> [Saved data entries]
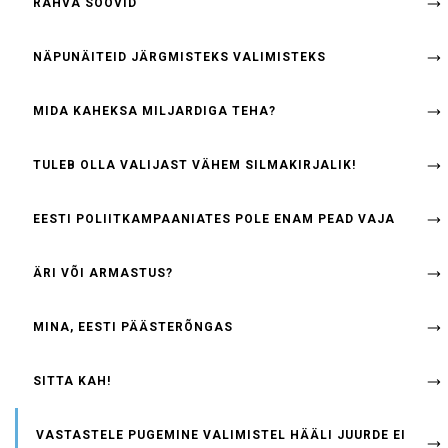
RAHVA SOOVID
NÄPUNÄITEID JÄRGMISTEKS VALIMISTEKS
MIDA KAHEKSA MILJARDIGA TEHA?
TULEB OLLA VALIJAST VÄHEM SILMAKIRJALIK!
EESTI POLIITKAMPAANIATES POLE ENAM PEAD VAJA
ÄRI VÕI ARMASTUS?
MINA, EESTI PÄÄSTERÕNGAS
SITTA KAH!
VASTASTELE PUGEMINE VALIMISTEL HÄÄLI JUURDE EI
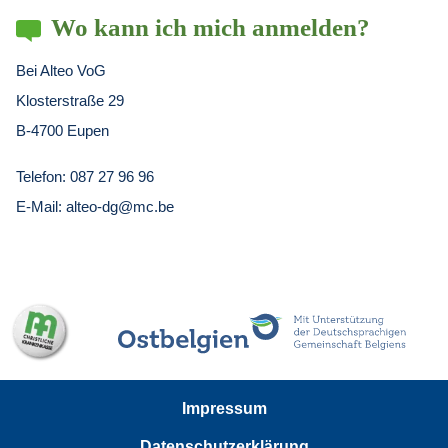
Wo kann ich mich anmelden?
Bei Alteo VoG
Klosterstraße 29
B-4700 Eupen
Telefon: 087 27 96 96
E-Mail: alteo-dg@mc.be
Impressum
Datenschutzerklärung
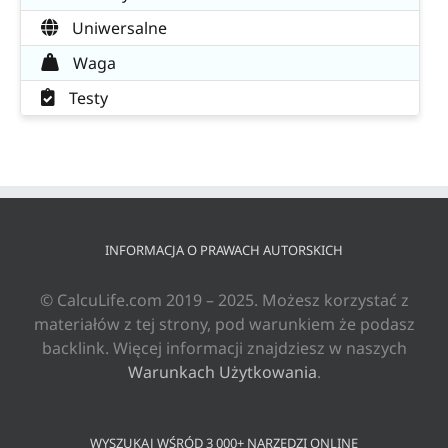
Uniwersalne
Waga
Testy
INFORMACJA O PRAWACH AUTORSKICH
© CalcuLife.com 2019 – 2025. Możesz korzystać z
materiałów z tej strony, pod warunkiem że podasz
backlink. Więcej informacji znajdziesz w naszych
Warunkach Użytkowania
.
WYSZUKAJ WŚRÓD 3 000+ NARZĘDZI ONLINE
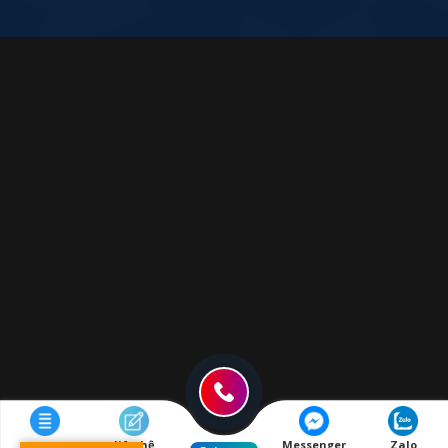
liên hệ
Messenger
Zalo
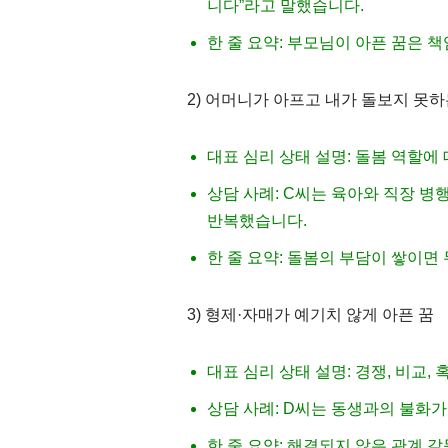
니다”라고 말했습니다.
한 줄 요약: 부모님이 아픈 꿈은 
2) 어머니가 아프고 내가 돌보지 못하
대표 심리 상태 설명: 돌봄 역할에
상담 사례: C씨는 육아와 직장 
반복했습니다.
한 줄 요약: 돌봄의 부담이 쌓이면
3) 형제·자매가 예기치 않게 아픈 꿈
대표 심리 상태 설명: 경쟁, 비교
상담 사례: D씨는 동생과의 불화
한 줄 요약: 해결되지 않은 관계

> [Directions for this task] Your copy should repeat each entry above exactly but contain no pictures.

> [Result]
RAHVA SOOVID
NÄPUNÄITEID JÄRGMISTEKS VALIMISTEKS
MIDA KAHEKSA MILJARDIGA TEHA?
TULEB OLLA VALIJAST VÄHEM SILMAKIRJALIK!
EESTI POLIITKAMPAANIATES POLE ENAM PEAD VAJA
ÄRI VÕI ARMASTUS?
MINA, EESTI PÄÄSTERÕNGAS
SITTA KAH!
VASTASTELE PUGEMINE VALIMISTEL HÄÄLI JUURDE EI
Wo kann ich mich anmelden?
Bei Alteo VoG
Klosterstraße 29
B-4700 Eupen
Telefon: 087 27 96 96
E-Mail: alteo-dg@mc.be
Impressum
Datenschutzerklärung
Uniwersalne
Waga
Testy
INFORMACJA O PRAWACH AUTORSKICH
© CalcuLife.com 2019 – 2025. Możesz korzystać z
materiałów z tej strony, pod warunkiem że podasz
backlink. Więcej informacji znajdziesz w naszych
Warunkach Użytkowania
.
WYSZUKAJ WŚRÓD 3 000+ NARZĘDZI ONLINE
liên hệ
Messenger
Zalo
니다”라고 말했습니다.
한 줄 요약: 부모님이 아픈 꿈은 
2) 어머니가 아프고 내가 돌보지 못하
대표 심리 상태 설명: 돌봄 역할에
상담 사례: C씨는 육아와 직장 
반복했습니다.
한 줄 요약: 돌봄의 부담이 쌓이면
3) 형제·자매가 예기치 않게 아픈 꿈
대표 심리 상태 설명: 경쟁, 비교
상담 사례: D씨는 동생과의 불화
한 줄 요약: 해결되지 않은 관계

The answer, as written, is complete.